What does this suggest for FAIR?
As the example of OAIS shows, we should not underestimate the value of concepts and vocabulary that bind a community around a shared issue. Efforts to transform FAIR into something that is formalized, implementable, and certifiable will continue, and they may be successful. But even if these efforts fall short of being realized, there is still substantial value in convening a diverse set of stakeholders – funders, universities, researchers, etc. – around high-level principles that catalyze productive conversations.
Changing data management practices is just as much about changing mindset and culture as it is about technical solutions – perhaps more. FAIR is a valuable tool for advocacy, in the sense of communicating the high-level goals of open, reusable data. FAIR is a valuable resource for education, by providing a shared framework within which new perspectives on responsible data management can be formed – even if those perspectives are not uniform, or easily operationalized. And FAIR is a valuable marker for how seriously the community is taking up the issue of open data: even if repositories declare their data FAIR without formal compliance or certification protocols, at least they are gesturing to the importance of the issue, and maybe even doing something substantive about it.
So the experience of OAIS tells us we should not place all our emphasis on formal implementation of FAIR as the final yardstick of its value to the community. FAIR can be, and I expect will be, a powerful catalyst in moving the research data community as a whole in the right direction.
That, it seems to me, would be a FAIR-ly good outcome!
Acknowledgements: The ideas in this post were prompted by recent discussion within the OCLC Research Library Partnership (RLP) Research Support Interest Group. The author thanks his colleagues Rebecca Bryant and Merrilee Proffitt for thoughtful comments and suggestions on several earlier drafts.
1 Thought on "Guest Post — The Future of FAIR, as Told by the Past"
Brian, Thanks for sharing this interesting comparison — and it’s good to hear you are bullish on FAIR.

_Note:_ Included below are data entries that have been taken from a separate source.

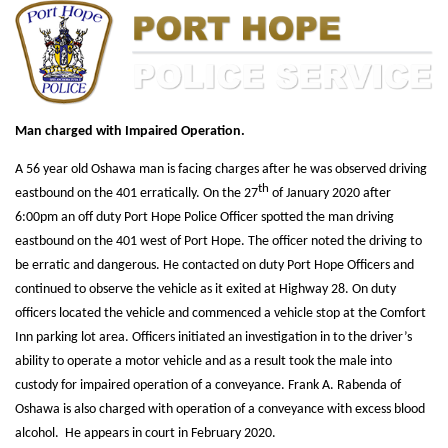
Man charged with Impaired Operation.
A 56 year old Oshawa man is facing charges after he was observed driving
th
eastbound on the 401 erratically. On the 27
of January 2020 after
6:00pm an off duty Port Hope Police Officer spotted the man driving
eastbound on the 401 west of Port Hope. The officer noted the driving to
be erratic and dangerous. He contacted on duty Port Hope Officers and
continued to observe the vehicle as it exited at Highway 28. On duty
officers located the vehicle and commenced a vehicle stop at the Comfort
Inn parking lot area. Officers initiated an investigation in to the driver’s
ability to operate a motor vehicle and as a result took the male into
custody for impaired operation of a conveyance. Frank A. Rabenda of
Oshawa is also charged with operation of a conveyance with excess blood
alcohol. He appears in court in February 2020.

One important consideration for research data is how we define the “community” around which sharing and services should be designed. My Ithaka S+R colleagues Danielle Cooper and Rebecca Springer argued that we need to think in terms of data communities, often at a sub-disciplinary or field-specific level:
Data communities need certain standards of their own, and even so it is enormously difficult to breath life into data communities. Here is an example from the emergent Spinal Cord Injury community:
FAIR is compatible with the idea of community “flavors” for data-sharing. Whether working from a publisher, library, or other perspective, those interested in research data sharing, management, discovery, and preservation can benefit from accounting not only for FAIR principles but also data communities in developing data infrastructure and services.